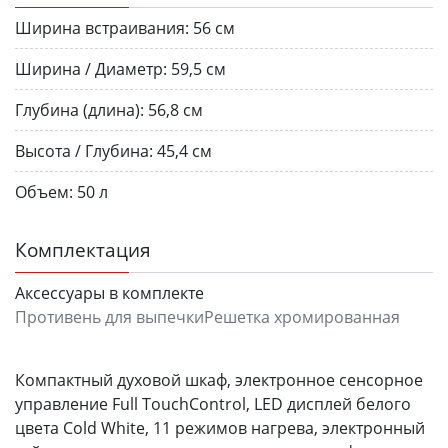
Ширина встраивания:
56 см
Ширина / Диаметр:
59,5 см
Глубина (длина):
56,8 см
Высота / Глубина:
45,4 см
Объем:
50 л
Комплектация
Аксессуары в комплекте
Противень для выпечкиРешетка хромированная
Компактный духовой шкаф, электронное сенсорное
управление Full TouchControl, LЕD дисплей белого
цвета Cold White, 11 режимов нагрева, электронный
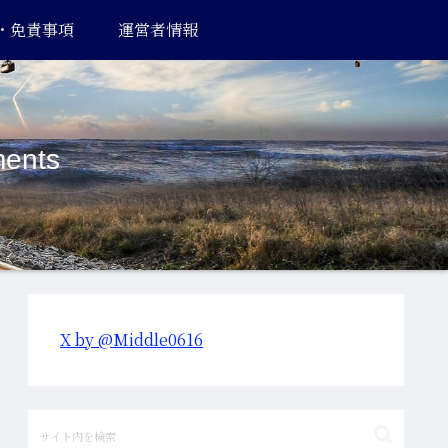
・免責事項
運営者情報
ents
X by @Middle0616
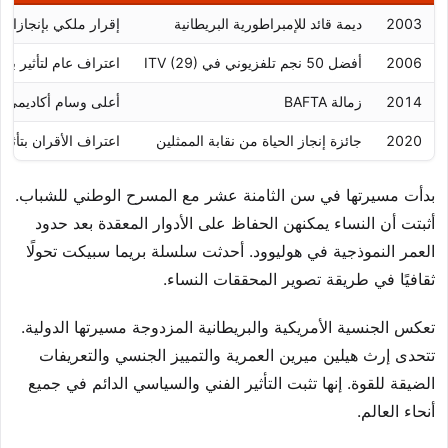
2003
ديمة قائد للإمبراطورية البريطانية
إقرار ملكي بإنجازات 
2006
أفضل 50 نجم تلفزيوني في ITV (29)
اعتراف عام لتأثير بر
2014
زمالة BAFTA
أعلى وسام أكاديمي ب
2020
جائزة إنجاز الحياة من نقابة الممثلين
اعتراف الأقران بتأثير 
بدأت مسيرتها في سن الثامنة عشر مع المسرح الوطني للشباب.
أثبتت أن النساء يمكنهن الحفاظ على الأدوار المعقدة بعد حدود
العمر النموذجية في هوليوود. أحدثت سلسلة بريما سبيكت تحولًا
ثقافيًا في طريقة تصوير المحققات النساء.
تعكس الجنسية الأمريكية والبريطانية المزدوجة مسيرتها الدولية.
تتحدى إرث هيلين ميرين العمرية والتمييز الجنسي والتعريفات
الضيقة للقوة. إنها تثبت التأثير الفني والسياسي الدائم في جميع
أنحاء العالم.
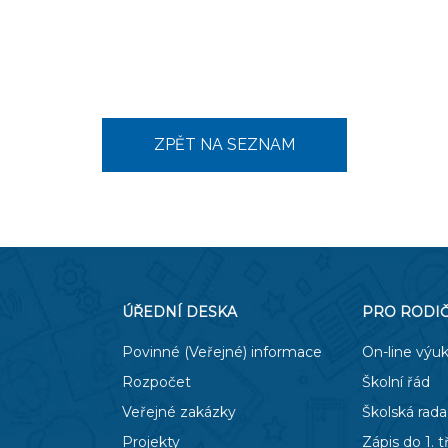
ZPĚT NA SEZNAM
ÚŘEDNÍ DESKA
PRO RODI
Povinné (Veřejné) informace
On-line výu
Rozpočet
Školní řád
Veřejné zakázky
Školská rada
Projekty
Zápis do 1. t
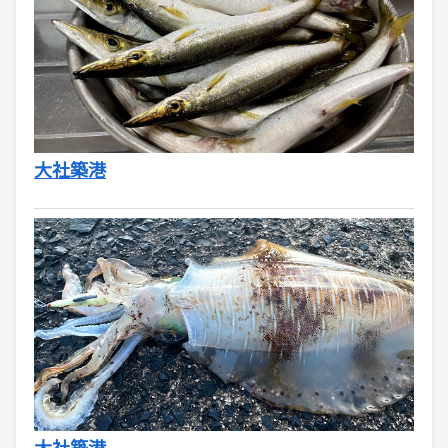
大社築港
大社築港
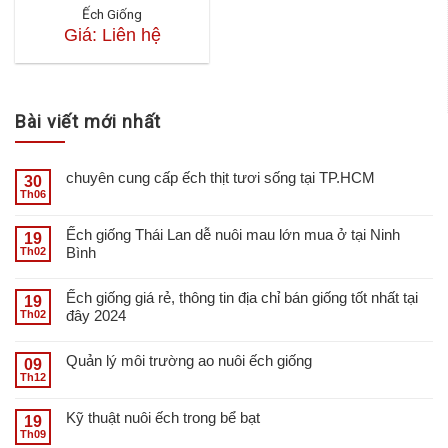
Ếch Giống
Giá: Liên hệ
Bài viết mới nhất
chuyên cung cấp ếch thịt tươi sống tại TP.HCM
30
Th06
Ếch giống Thái Lan dễ nuôi mau lớn mua ở tại Ninh
19
Bình
Th02
Ếch giống giá rẻ, thông tin địa chỉ bán giống tốt nhất tại
19
đây 2024
Th02
Quản lý môi trường ao nuôi ếch giống
09
Th12
Kỹ thuật nuôi ếch trong bể bạt
19
Th09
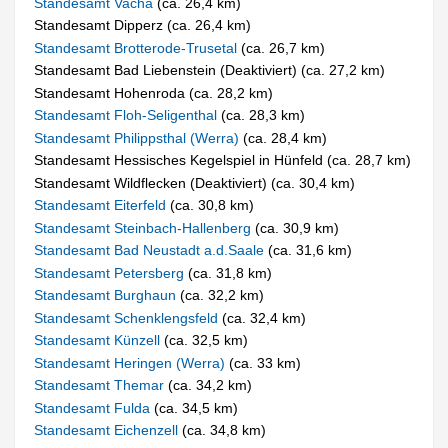
Standesamt Vacha
(ca. 26,4 km)
Standesamt Dipperz (ca. 26,4 km)
Standesamt Brotterode-Trusetal
(ca. 26,7 km)
Standesamt Bad Liebenstein (Deaktiviert) (ca. 27,2 km)
Standesamt Hohenroda (ca. 28,2 km)
Standesamt Floh-Seligenthal
(ca. 28,3 km)
Standesamt Philippsthal (Werra)
(ca. 28,4 km)
Standesamt Hessisches Kegelspiel in Hünfeld (ca. 28,7 km)
Standesamt Wildflecken (Deaktiviert) (ca. 30,4 km)
Standesamt Eiterfeld
(ca. 30,8 km)
Standesamt Steinbach-Hallenberg
(ca. 30,9 km)
Standesamt Bad Neustadt a.d.Saale
(ca. 31,6 km)
Standesamt Petersberg
(ca. 31,8 km)
Standesamt Burghaun
(ca. 32,2 km)
Standesamt Schenklengsfeld
(ca. 32,4 km)
Standesamt Künzell
(ca. 32,5 km)
Standesamt Heringen (Werra)
(ca. 33 km)
Standesamt Themar
(ca. 34,2 km)
Standesamt Fulda
(ca. 34,5 km)
Standesamt Eichenzell
(ca. 34,8 km)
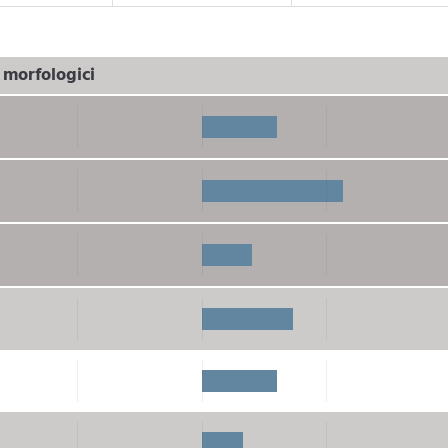
i morfologici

____

_Assigned task:_ Transcribe exactly the line that contains "Standesamt Fulda" and each line after it through the end of the listing. Leave out the pictures.

_Exercise solution:_
Standesamt Fulda
(ca. 34,5 km)
Standesamt Eichenzell
(ca. 34,8 km)
i morfologici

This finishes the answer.